Teach the Children...

By Raelene Gorlinsky

Just my personal opinion, but not only do many schools do a poor job of teaching good writing skills, they make the whole subject boring and distasteful to kids. It frightened me when I walked into my son's classroom some years ago and saw a plethora of grammar, spelling and punctuation errors in the teacher-created signs and posters around the room. How many of those kids will be able to write a decent essay for a class assignment, produce quality work in college - let alone turn into the next generation of great authors that I want to read?

So, pending a complete restructure and modification of school curriculums and textbooks, you as parents (or grandparents or aunts/uncles or...) can start your young kids on the path to actually enjoying punctuation and grammar and such fun topics. How? Why, by reading them books that teach these things in a fun and interesting way! And, yes, such marvelous learning aids do exist. Here are a couple to get you started on showing your children the shining path to future bestsellerdom.
Eats, Shoots & Leaves - the children's picture book version of why commas really do make a difference! By original author Lynne Truss, illustrations by Bonnie Timmons

Blurb: "You might want to eat a huge hot dog, but a huge, hot dog would run away pretty quickly if you tried to take a bite out of him. [...] see how forgetting to include a comma or placing one in the wrong spot can completely change the meaning of a sentence--with hilarious consequences."

And then there's her companion book about apostrophes, The Girl's Like Spaghetti: Why, You Can't Manage Without Apostrophes.

Illustrates the shift in meaning precipitated by missing or misplaced apostrophes.

World of Language series by Ruth Heller

The first thing that wows you about these books, and will bring you back to them again and again, are the lush, incredible illustrations.

But they actually do teach parts of speech and sentence structure in a highly entertaining and memorable way. Your kids will LEARN from these.
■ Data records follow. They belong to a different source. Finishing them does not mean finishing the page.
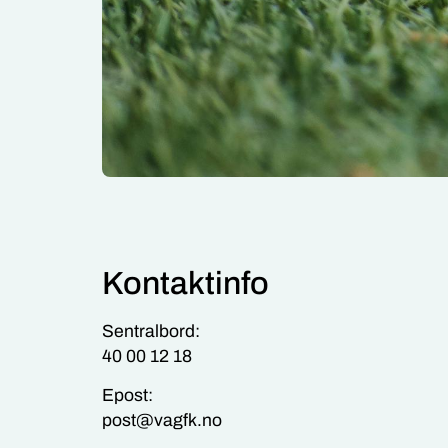
Kontaktinfo
Sentralbord:
40 00 12 18
Epost:
post@vagfk.no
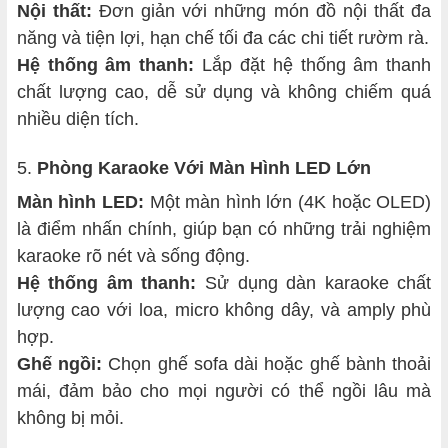
Nội thất:
Đơn giản với những món đồ nội thất đa
năng và tiện lợi, hạn chế tối đa các chi tiết rườm rà.
Hệ thống âm thanh:
Lắp đặt hệ thống âm thanh
chất lượng cao, dễ sử dụng và không chiếm quá
nhiều diện tích.
5.
Phòng Karaoke Với Màn Hình LED Lớn
Màn hình LED:
Một màn hình lớn (4K hoặc OLED)
là điểm nhấn chính, giúp bạn có những trải nghiệm
karaoke rõ nét và sống động.
Hệ thống âm thanh:
Sử dụng dàn karaoke chất
lượng cao với loa, micro không dây, và amply phù
hợp.
Ghế ngồi:
Chọn ghế sofa dài hoặc ghế bành thoải
mái, đảm bảo cho mọi người có thể ngồi lâu mà
không bị mỏi.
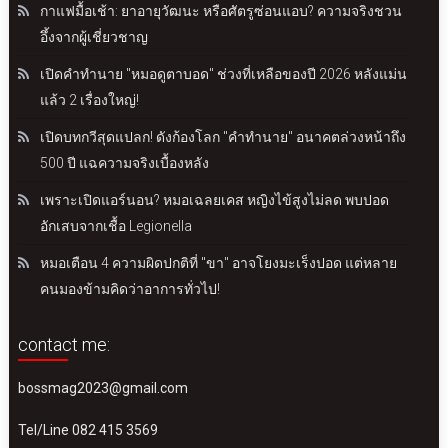
กาแฟมื้อเช้า: ยาอายุวัฒนะ หรือศัตรูซ่อนแอบ? ความจริงชวน
อึ้งจากผู้เชี่ยวชาญ
เปิดคำทำนาย "หมอดูตาบอด" ช่วงที่เหลือของปี 2026 หลังแม่น
แล้ว 2 เรื่องใหญ่!
เปิดบทกวีสุดแปลก! ดังก้องโลก "คำทำนาย" อนาคตล่วงหน้าถึง
500 ปี แฉความจริงเบื้องหลัง
เพราะเปิดแอร์นอน? หมอเฉลยเคส หญิงไข้สูงไม่ลด พบปอด
อักเสบจากเชื้อ Legionella
หมอเตือน 4 ความผิดปกติที่ "ขา" อาจโยงมะเร็งปอด แต่หลาย
คนมองข้ามคิดว่าอาการทั่วไป!
contact me:
bossmag2023@gmail.com
Tel/Line 082 415 3569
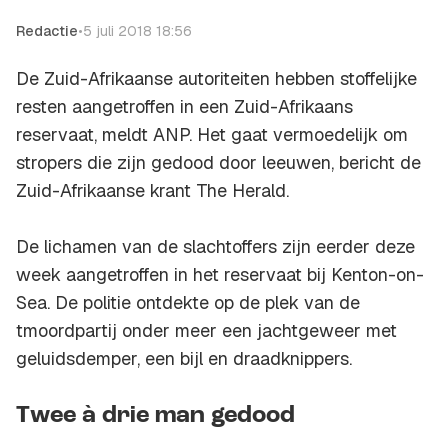
Redactie
•
5 juli 2018 18:56
De Zuid-Afrikaanse autoriteiten hebben stoffelijke
resten aangetroffen in een Zuid-Afrikaans
reservaat, meldt ANP. Het gaat vermoedelijk om
stropers die zijn gedood door leeuwen, bericht de
Zuid-Afrikaanse krant The Herald.
De lichamen van de slachtoffers zijn eerder deze
week aangetroffen in het reservaat bij Kenton-on-
Sea. De politie ontdekte op de plek van de
tmoordpartij onder meer een jachtgeweer met
geluidsdemper, een bijl en draadknippers.
Twee à drie man gedood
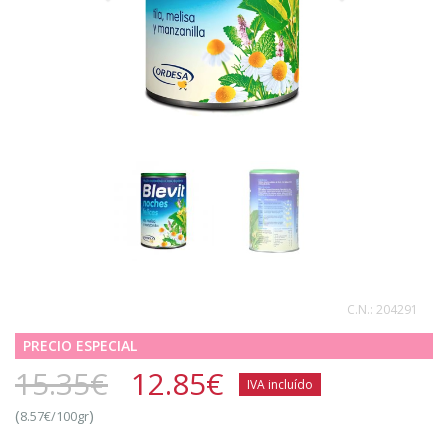
C.N.:
204291
PRECIO ESPECIAL
15.35€
12.85
€
IVA incluído
(
)
8.57€/100gr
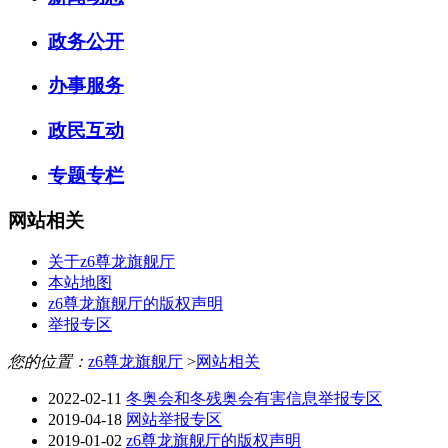
政务公开
办事服务
政民互动
专题专栏
网站相关
关于z6尊龙旗舰厅
本站地图
z6尊龙旗舰厅的版权声明
举报专区
您的位置：
z6尊龙旗舰厅
>
网站相关
2022-02-11
冬奥会和冬残奥会有害信息举报专区
2019-04-18
网站举报专区
2019-01-02
z6尊龙旗舰厅的版权声明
Up, Up and Away : A Book About Adverbs
Many Luscious Lollipops : A Book About Adjectives
Merry-Go-Round : A Book About Nouns
Behind the Mask : A Book About Prepositions
A Cache of Jewels and Other Collective Nouns
Fantastic! Wow! and Unreal! : A Book About Interjections and Conjunctions
Mine, All Mine : A Book About Pronouns
Kites Sail High : A Book About Verbs


Rena Marks said...

I think just by teaching your kids to not only read, but enjoy getting lost in a story, is what teaches them to write without even knowing it. Turn off the TV and the video games and have them read anything! Goosebumps, Harry Potter, whatever. As long as there's a fantasy for them to get lost in, they'll love it and they'll learn from it.

Anny Cook said...

And Christmas is right around the corner! Thank you for the lovely list.

Robin L. Rotham said...

Oh, my! I know what I'm going to be shopping for ASAP!

ECPI Editors said...

Rena, I couldn't agree more! I grew up in a house full of books. My mother read constantly. I read the newspaper to my son while he was still in the womb. Once he was born, I read to him every night until he was probably 8 years old, and then he started reading books himself at night.